ACTIVITY –
In the entries below, find each line bearing the string "arxiv" and copy it.

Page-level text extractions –

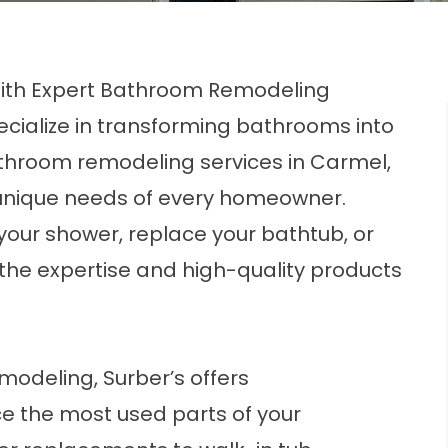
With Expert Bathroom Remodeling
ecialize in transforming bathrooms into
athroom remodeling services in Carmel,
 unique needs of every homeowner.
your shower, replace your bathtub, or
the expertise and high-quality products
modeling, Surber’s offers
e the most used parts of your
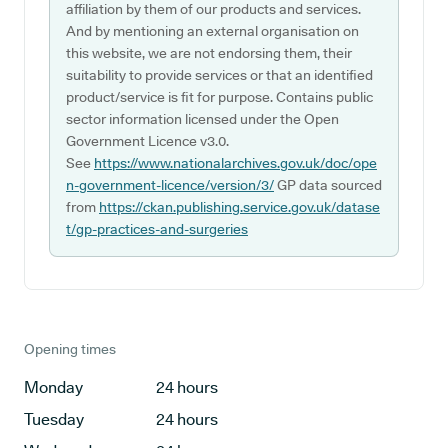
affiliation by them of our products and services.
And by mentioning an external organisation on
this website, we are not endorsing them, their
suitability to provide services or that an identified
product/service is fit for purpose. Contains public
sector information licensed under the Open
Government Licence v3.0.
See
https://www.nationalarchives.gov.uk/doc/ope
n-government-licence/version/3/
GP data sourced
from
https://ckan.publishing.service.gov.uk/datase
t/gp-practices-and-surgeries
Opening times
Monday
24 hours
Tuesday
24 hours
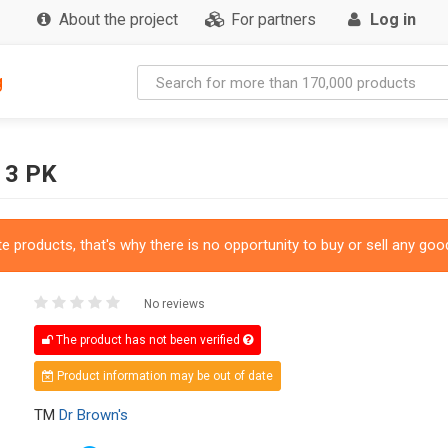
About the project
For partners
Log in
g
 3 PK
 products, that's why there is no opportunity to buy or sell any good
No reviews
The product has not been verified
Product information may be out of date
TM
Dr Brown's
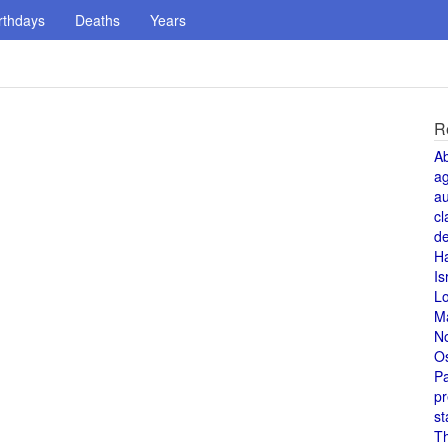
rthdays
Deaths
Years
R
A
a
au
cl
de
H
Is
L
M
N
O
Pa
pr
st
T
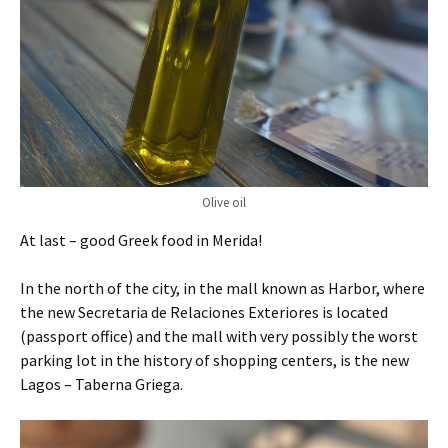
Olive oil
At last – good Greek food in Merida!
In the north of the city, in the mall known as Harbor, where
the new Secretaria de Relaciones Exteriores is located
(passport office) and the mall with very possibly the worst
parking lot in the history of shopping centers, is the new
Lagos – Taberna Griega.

* * *

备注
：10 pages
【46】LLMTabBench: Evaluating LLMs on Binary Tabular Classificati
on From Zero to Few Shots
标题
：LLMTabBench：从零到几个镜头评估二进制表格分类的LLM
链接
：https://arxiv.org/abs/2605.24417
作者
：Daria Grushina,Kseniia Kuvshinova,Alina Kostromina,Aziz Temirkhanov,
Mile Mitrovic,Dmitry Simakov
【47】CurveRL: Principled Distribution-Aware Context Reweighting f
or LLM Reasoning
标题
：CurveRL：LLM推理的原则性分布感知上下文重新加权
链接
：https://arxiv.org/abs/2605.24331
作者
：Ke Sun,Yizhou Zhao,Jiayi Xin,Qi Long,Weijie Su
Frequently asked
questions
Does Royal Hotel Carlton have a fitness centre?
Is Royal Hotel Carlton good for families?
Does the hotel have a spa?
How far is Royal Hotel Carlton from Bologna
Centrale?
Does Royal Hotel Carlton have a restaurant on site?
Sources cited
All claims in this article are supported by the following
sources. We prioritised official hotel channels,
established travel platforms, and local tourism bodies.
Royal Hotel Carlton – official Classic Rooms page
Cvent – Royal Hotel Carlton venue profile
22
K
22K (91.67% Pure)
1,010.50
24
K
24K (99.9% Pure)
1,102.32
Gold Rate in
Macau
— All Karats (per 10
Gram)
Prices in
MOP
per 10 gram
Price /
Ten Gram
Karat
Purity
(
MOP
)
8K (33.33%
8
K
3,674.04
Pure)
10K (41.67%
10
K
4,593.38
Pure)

---

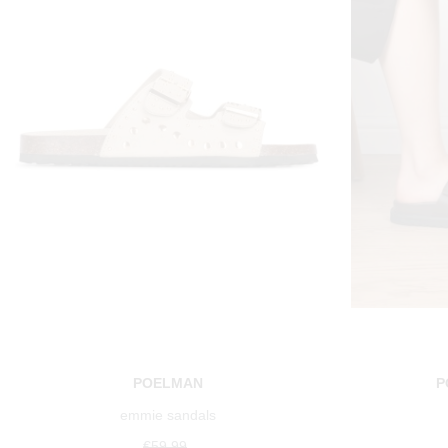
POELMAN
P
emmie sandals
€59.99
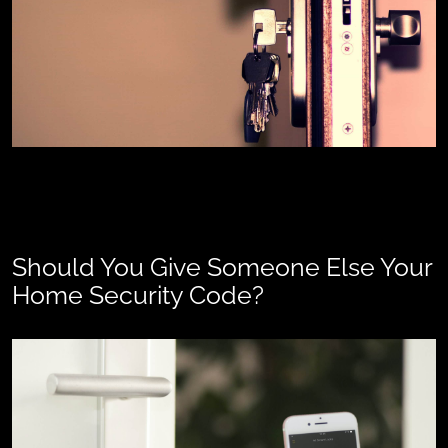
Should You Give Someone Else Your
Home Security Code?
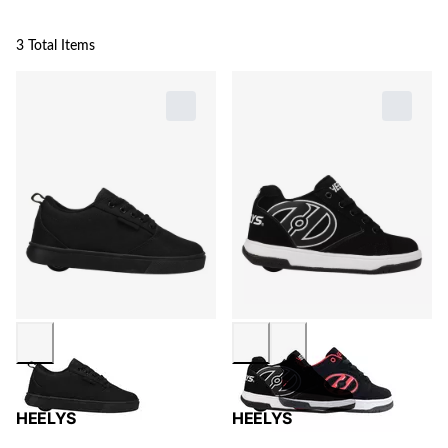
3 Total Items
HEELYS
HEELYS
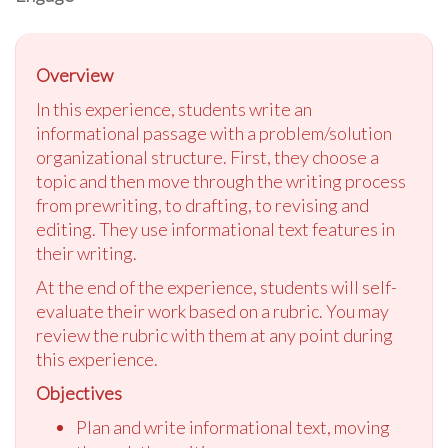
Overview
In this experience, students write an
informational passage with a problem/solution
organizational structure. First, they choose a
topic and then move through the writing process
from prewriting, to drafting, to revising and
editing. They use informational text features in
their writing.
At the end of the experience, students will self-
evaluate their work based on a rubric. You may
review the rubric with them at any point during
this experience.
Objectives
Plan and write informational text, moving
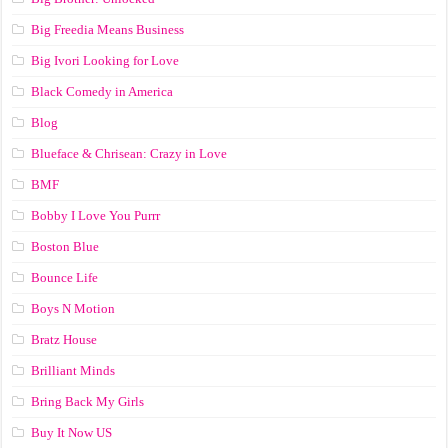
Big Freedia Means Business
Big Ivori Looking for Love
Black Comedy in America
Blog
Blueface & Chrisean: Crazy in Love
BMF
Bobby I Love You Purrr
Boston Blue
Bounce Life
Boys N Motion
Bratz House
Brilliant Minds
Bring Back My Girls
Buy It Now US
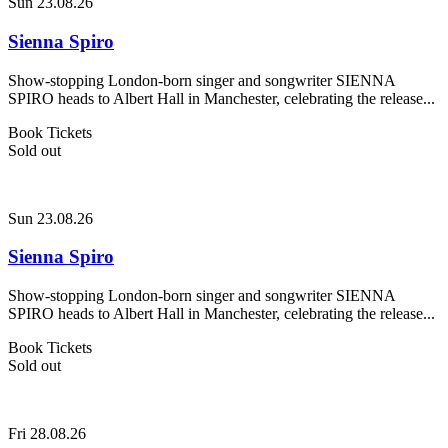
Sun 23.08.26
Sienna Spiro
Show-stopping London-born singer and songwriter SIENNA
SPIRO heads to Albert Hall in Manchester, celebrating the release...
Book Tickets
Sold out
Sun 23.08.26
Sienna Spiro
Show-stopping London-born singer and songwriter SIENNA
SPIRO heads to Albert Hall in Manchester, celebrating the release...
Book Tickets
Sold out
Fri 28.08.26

RESPONSE FOR THIS EXERCISE –
：https://arxiv.org/abs/2605.24417
：https://arxiv.org/abs/2605.24331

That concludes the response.